The renin-angiotensin-aldosterone system (RAAS) comprises renin, angiotensin II (ANG II) and aldosterone. These compounds interact through a sequence of biochemical events (1).
Renin is an aspartyl protease that triggers the first step in the RAAS activation. It is primarily secreted into the bloodstream by the kidneys in response to reduced blood pressure. Renin specifically acts on the substrate angiotensinogen, cleaving it into the decapeptide angiotensin I (ANG I). Angiotensin-converting enzyme (ACE) then converts ANG I into the octapeptide ANG II (2).
ANG II is a vasoactive peptide primarily responsible for fluid and electrolyte levels, aldosterone production and other physiological functions.

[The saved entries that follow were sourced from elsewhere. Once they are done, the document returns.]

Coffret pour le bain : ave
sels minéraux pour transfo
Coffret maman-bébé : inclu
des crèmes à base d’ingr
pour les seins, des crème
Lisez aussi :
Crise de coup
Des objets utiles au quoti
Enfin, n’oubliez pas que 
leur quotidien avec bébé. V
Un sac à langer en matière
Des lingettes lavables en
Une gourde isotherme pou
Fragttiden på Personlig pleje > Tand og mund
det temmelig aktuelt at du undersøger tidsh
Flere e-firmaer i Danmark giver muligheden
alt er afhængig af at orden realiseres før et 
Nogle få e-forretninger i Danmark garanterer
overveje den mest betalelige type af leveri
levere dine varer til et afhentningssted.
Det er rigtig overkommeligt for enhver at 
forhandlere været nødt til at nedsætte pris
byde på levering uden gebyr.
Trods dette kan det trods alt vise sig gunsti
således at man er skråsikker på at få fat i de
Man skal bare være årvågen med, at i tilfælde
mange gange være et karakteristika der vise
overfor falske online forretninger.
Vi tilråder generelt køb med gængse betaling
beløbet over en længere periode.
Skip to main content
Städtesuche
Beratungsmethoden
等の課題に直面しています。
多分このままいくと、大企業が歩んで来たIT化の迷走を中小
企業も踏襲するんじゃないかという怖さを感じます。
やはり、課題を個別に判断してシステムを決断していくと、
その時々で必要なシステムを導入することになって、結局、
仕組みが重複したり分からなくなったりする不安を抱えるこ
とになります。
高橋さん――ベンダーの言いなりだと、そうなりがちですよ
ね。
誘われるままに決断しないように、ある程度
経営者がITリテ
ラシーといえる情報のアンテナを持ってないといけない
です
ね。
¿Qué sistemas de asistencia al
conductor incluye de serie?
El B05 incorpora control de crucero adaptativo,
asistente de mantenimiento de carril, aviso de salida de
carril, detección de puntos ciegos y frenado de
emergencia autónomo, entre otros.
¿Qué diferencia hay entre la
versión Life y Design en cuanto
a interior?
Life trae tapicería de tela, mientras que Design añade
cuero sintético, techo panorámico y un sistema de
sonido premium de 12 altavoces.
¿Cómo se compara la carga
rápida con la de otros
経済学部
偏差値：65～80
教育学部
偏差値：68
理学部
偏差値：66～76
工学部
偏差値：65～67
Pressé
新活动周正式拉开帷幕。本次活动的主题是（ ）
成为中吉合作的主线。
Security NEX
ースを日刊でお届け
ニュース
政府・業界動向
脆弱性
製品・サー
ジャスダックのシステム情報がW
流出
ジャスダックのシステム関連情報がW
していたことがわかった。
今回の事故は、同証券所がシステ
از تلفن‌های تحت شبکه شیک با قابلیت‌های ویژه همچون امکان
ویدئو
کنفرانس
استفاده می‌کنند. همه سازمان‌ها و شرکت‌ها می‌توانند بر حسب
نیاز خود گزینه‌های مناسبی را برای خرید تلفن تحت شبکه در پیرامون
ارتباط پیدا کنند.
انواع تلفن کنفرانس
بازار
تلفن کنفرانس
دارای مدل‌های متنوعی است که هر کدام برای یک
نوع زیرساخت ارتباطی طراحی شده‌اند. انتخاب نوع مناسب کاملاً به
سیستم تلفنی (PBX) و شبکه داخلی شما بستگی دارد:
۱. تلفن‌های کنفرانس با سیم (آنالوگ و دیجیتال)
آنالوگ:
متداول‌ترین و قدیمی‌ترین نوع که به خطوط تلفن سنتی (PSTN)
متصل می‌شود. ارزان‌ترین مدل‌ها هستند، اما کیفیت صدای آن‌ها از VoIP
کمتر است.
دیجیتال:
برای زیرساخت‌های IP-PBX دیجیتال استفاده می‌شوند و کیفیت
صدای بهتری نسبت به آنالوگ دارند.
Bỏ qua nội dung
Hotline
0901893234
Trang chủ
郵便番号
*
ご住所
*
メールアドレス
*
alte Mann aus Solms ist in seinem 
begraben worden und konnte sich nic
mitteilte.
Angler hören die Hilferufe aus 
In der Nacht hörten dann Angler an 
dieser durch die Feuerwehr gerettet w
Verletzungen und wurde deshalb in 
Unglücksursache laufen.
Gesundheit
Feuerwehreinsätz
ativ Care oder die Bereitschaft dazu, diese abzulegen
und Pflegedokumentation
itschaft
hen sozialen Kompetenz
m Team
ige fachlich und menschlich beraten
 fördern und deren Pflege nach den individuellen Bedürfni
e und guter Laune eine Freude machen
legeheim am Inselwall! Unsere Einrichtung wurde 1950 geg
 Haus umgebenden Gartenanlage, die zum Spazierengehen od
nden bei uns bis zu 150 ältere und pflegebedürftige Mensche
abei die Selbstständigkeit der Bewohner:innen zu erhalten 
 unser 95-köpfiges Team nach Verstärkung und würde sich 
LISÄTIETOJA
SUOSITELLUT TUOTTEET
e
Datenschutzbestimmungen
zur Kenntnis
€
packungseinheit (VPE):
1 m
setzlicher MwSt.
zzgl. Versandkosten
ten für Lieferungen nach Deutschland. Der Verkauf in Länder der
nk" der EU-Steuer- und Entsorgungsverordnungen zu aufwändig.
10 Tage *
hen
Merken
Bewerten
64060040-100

It exerts its actions through G-protein coupled receptors, ANG II Type 1 Receptor (AT1-R) and ANG II Type 2 Receptor (AT2-R) (1).
Aldosterone acts on the kidneys to maintain electrolyte and fluid homeostasis by binding to the mineralocorticoid receptor (MR) on the principal cell of the kidney collecting duct.
The RAAS regulates blood pressure, fluid and electrolyte balance, vasoconstriction, cardiac output, cell growth, angiogenesis and vascular integrity, among other physiological functions. Dysregulation of the RAAS has been implicated in the pathophysiological events associated with hypertension, cardiovascular diseases and kidney diseases (3).